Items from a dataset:
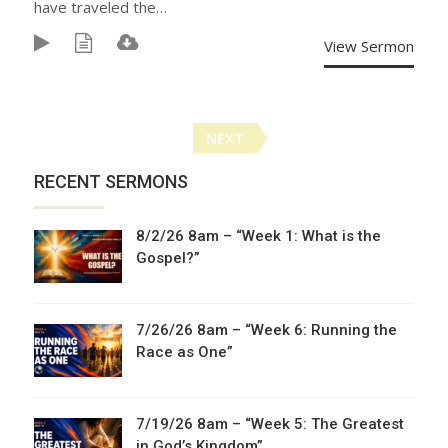
have traveled the…
View Sermon
Posts
NEXT
navigation
RECENT SERMONS
8/2/26 8am – “Week 1: What is the
Gospel?”
7/26/26 8am – “Week 6: Running the
Race as One”
7/19/26 8am – “Week 5: The Greatest
in God’s Kingdom”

> **Problem requirements**
Copy out the entries verbatim, but skip every picture.

> **Exercise response**
have traveled the…
View Sermon
Posts
NEXT
navigation
RECENT SERMONS
8/2/26 8am – “Week 1: What is the
Gospel?”
7/26/26 8am – “Week 6: Running the
Race as One”
7/19/26 8am – “Week 5: The Greatest
in God’s Kingdom”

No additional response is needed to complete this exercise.